Like its counterparts everywhere, the Dutch Red Cross acted as a missing persons bureau during and after the second world war. In fact, as soon as the way was cleared into Germany, they sent teams in to gather up as much documentation about missing Dutch nationals as they could find. (They weren’t the only ones, “capturing” German documents was a bit of a sport at the time). They also asked all repatriates to fill out a form specifying with whom they had been arrested, which prisons and/or camps they had been in, who they had seen die where, and who they had seen be transferred to which prison or camp. But a quirk of Dutch law pushed the efforts of the Dutch RC Information Bureau beyond anyone else’s. The Dutch required that death certificates be issued by the town in which the death occurred.

It was hard enough to figure out what happened to a missing person in 1945 let alone get a death certificate from the town clerk of Auschwitz or Bergen-Belsen. Yet without the death certificate widows and orphans could not collect life insurance or apply for pensions or benefits. Property could not be sold or estates settled.
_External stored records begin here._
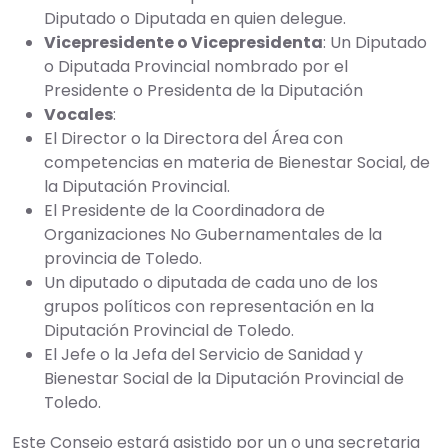
Diputado o Diputada en quien delegue.
Vicepresidente o Vicepresidenta
: Un Diputado
o Diputada Provincial nombrado por el
Presidente o Presidenta de la Diputación
Vocales
:
El Director o la Directora del Área con
competencias en materia de Bienestar Social, de
la Diputación Provincial.
El Presidente de la Coordinadora de
Organizaciones No Gubernamentales de la
provincia de Toledo.
Un diputado o diputada de cada uno de los
grupos políticos con representación en la
Diputación Provincial de Toledo.
El Jefe o la Jefa del Servicio de Sanidad y
Bienestar Social de la Diputación Provincial de
Toledo.
Este Consejo estará asistido por un o una secretaria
Survivors were gridlocked financially as well as emotionally.

The families turned to the Red Cross not only to discover their missing loved ones but to provide a death certificate for those who would never return. And the Red Cross did its utmost to help in extremely difficult circumstances and despite the town clerks in Germany who kept writing back to demand more documentation from Dutch town clerks.

Finally a court case impelled the Dutch supreme court to make an exception to the rules regarding death certificates. As of 1949 the Ministry of Justice and the Ministry of Social Affairs were able to issue them based on the most probable place and date of death as determined by the Dutch Red Cross. In order to do that the RC Information Bureau reconstructed every transport that left the Netherlands into booklets that specify how many prisoners were on the train, where it stopped, how many people were taken off where. They collected the card indexes of the Amsterdam Jewish Council and of prisons and camps in the Netherlands. They gathered up official photocopies of the prisoner registers from concentration camps across the Third Reich.
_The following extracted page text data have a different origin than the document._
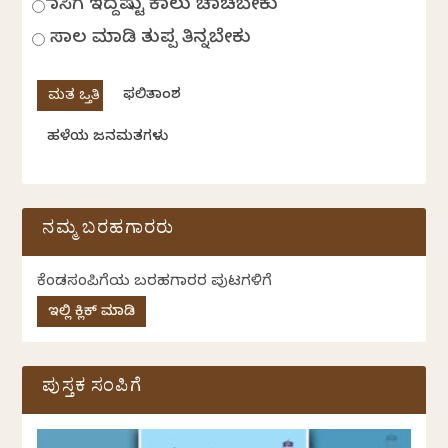
ಹಾಸಿಗೆ ಇದ್ದಷ್ಟು ಕಾಲು ಚಾಚಬೇಕು
ಸಾಲ ಮಾಡಿ ತುಪ್ಪ ತಿನ್ನಬೇಕು
ಫಲಿತಾಂಶ
ಹಳೆಯ ಜನಮತಗಳು
ನಮ್ಮ ಬರಹಗಾರರು
ಕೆಂಡಸಂಪಿಗೆಯ ಬರಹಗಾರರ ಪುಟಗಳಿಗೆ
ಇಲ್ಲಿ ಕ್ಲಿಕ್ ಮಾಡಿ
ಪುಸ್ತಕ ಸಂಪಿಗೆ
But of course the Red Cross helps anyone in need so they also have dossiers on the thousands of Dutch men who volunteered to fight Bolshevism in German uniform and disappeared on the Russian Front. They also have forms of Dutch nationals who found themselves in Brussels in 1944 and list after list after list of Dutch citizens incarcerated by the Japanese in the Netherlands East Indies.

Extraordinarily, what the archives of the Information Bureau of the Dutch Red Cross has, is a detailed register of the displacement of the Dutch population by the Second World War.

That includes a good many Dutch members of Dutch-Paris who were arrested and/or deported by the Germans. My thanks to Raymund Schütz who has not only gone far out of his way to help me find the files of people whose names are often misspelled, but has made room for me in the archivists’ office to read through them.